Расскажу о некоторых тайнах тамошних мост. Одна из тайн – лошади-першероны, а другая – дом трех заколдованных женщин. На краю селения возвышалось несколько больших домов. Наверное, это были дубильные мастерские. Хозяевами были французские баски. На юге Чили много таких кожевенных предприятий, принадлежащих баскам. По правде сказать, я тогда не особенно знал, что это за штука. Я знал только: каждый день под вечер, в одно и то же время, из ворот появлялись огромные кони и проносились по селению.
Это были першероны – кобылицы и кони гигантского роста. Длинные густые гривы спадали на высоченные бока. Огромные ноги тоже были покрыты длинной шерстью, и на скаку она развевалась плюмажем. Лошади были рыжие, белые, золотистые, могучие. Так, наверное, скакали бы вулканы, если бы вулканы могли скакать, как те гигантские кони.

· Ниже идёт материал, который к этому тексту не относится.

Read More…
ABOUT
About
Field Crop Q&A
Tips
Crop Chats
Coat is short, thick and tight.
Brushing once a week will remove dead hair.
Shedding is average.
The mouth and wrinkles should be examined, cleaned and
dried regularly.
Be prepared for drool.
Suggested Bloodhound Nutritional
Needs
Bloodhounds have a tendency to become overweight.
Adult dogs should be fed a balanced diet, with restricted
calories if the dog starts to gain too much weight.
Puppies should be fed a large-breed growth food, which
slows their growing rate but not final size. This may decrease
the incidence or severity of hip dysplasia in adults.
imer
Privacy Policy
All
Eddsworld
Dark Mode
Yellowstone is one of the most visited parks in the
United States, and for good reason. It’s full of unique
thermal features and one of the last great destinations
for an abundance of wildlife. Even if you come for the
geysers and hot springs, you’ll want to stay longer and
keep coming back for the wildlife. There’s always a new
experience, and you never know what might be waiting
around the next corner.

Словно землетрясение, громыхали они по каменистым пыльным улицам. И хрипло ржали, сотрясая подземным гулом покой селения. Надменные, невероятных размеров и статей; я никогда в жизни не видел больше таких лошадей, разве только в Китае мне встречались такие – высеченные на камнях, на могильных монументах династии Мин. Но никакой, даже самый почитаемый камень не может дать представления о тех потрясающих живых животных: мне, ребенку, казалось тогда, что они вышли из тьмы, из мечты и несутся в другой мир – в мир великанов.
Но и в реальном мире дикой природы тоже было много лошадей. Я видел на улицах чилийцев, немцев и индейцев-мапуче, все до единого в черных шерстяных пончо, верхом на лошадях. Я видел, как они слезали с седел, а лошади – жалкие или ухоженные, худые или раздобревшие – стояли там, где их оставляли хозяева, стояли как вкопанные, пережевывая придорожную траву и пуская ноздрями пар. Они уже привыкли к своим хозяевам, привыкли к своей одинокой жизни среди людей. Л потом видел их нагруженных тюками с продуктами или инструментом, видел, как они тяжело поднимались вверх к неизвестно каким высям, карабкались по трудным тропкам или скакали по песку у кромки моря. А бывало от ростовщика или из мрачной таверны выходил всадник-араукан, с трудом взбирался на своего невозмутимого коня и отправлялся восвояси, к себе в горы, раскачиваясь в седле из стороны в сторону, – он был пьян. Я смотрел ему вслед, и мне казалось, что пьяный кентавр вот-вот свалится наземь, но я ошибался: качнувшись, он опять выпрямлялся в седле и тут же снова клонился набок, по как бы ни кидало его из стороны в сторону, в седле он сидел точно впаянный. Так он и продвигался километр за километром, пока окончательно ни сливался с дикой природой, – странное, шатающееся, диковинным образом неуязвимое животное.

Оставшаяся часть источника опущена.